---------- Listed entries

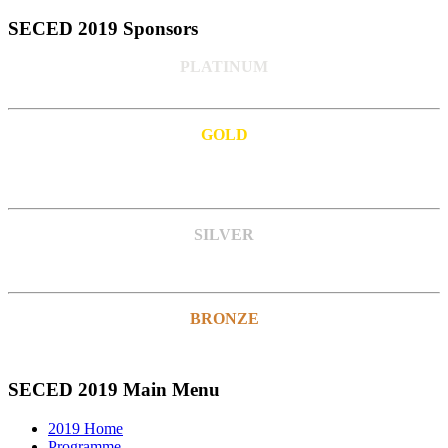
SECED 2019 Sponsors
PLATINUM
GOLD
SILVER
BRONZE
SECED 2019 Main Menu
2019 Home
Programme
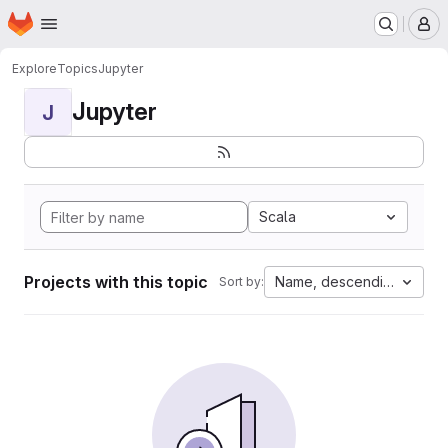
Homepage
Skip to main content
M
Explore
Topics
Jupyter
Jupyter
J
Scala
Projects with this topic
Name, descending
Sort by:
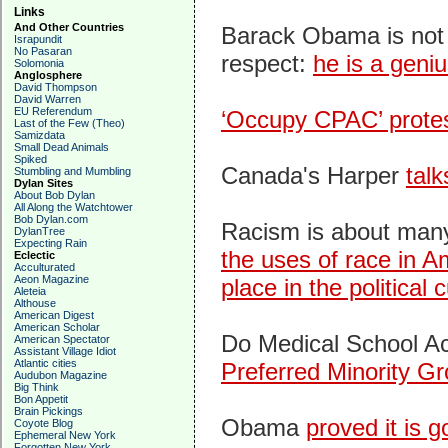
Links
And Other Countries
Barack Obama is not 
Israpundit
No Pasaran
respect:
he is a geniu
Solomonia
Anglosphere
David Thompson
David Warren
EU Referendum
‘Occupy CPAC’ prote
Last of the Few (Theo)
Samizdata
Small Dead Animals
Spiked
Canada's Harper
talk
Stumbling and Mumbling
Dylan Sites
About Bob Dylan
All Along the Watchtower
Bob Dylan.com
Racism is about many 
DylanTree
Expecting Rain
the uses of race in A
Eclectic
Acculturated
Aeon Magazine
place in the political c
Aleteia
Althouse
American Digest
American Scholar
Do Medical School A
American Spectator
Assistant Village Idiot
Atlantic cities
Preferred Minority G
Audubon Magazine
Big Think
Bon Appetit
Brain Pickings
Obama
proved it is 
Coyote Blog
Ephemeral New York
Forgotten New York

--------------------
---------- Listed entries

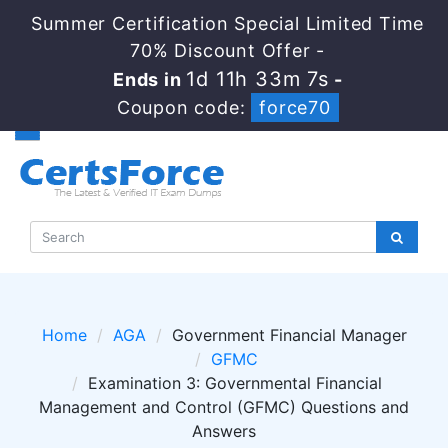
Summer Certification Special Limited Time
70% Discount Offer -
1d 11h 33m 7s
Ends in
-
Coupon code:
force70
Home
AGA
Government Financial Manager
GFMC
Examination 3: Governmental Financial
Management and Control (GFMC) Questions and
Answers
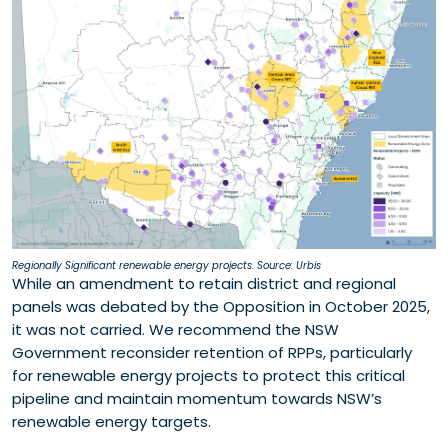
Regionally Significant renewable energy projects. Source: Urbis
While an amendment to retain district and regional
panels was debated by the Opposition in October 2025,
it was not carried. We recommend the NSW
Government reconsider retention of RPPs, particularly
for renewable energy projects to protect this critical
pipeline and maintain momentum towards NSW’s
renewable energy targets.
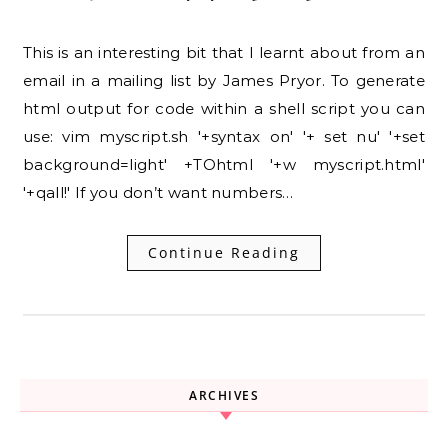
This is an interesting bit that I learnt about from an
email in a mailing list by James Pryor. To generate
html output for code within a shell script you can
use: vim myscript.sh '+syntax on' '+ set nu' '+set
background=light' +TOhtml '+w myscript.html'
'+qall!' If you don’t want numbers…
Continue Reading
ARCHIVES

--------------------

### Task instructions:
Copy out each line of the records where the word "SECED" appears.

### Written answer:
SECED 2019 Sponsors
SECED 2019 Main Menu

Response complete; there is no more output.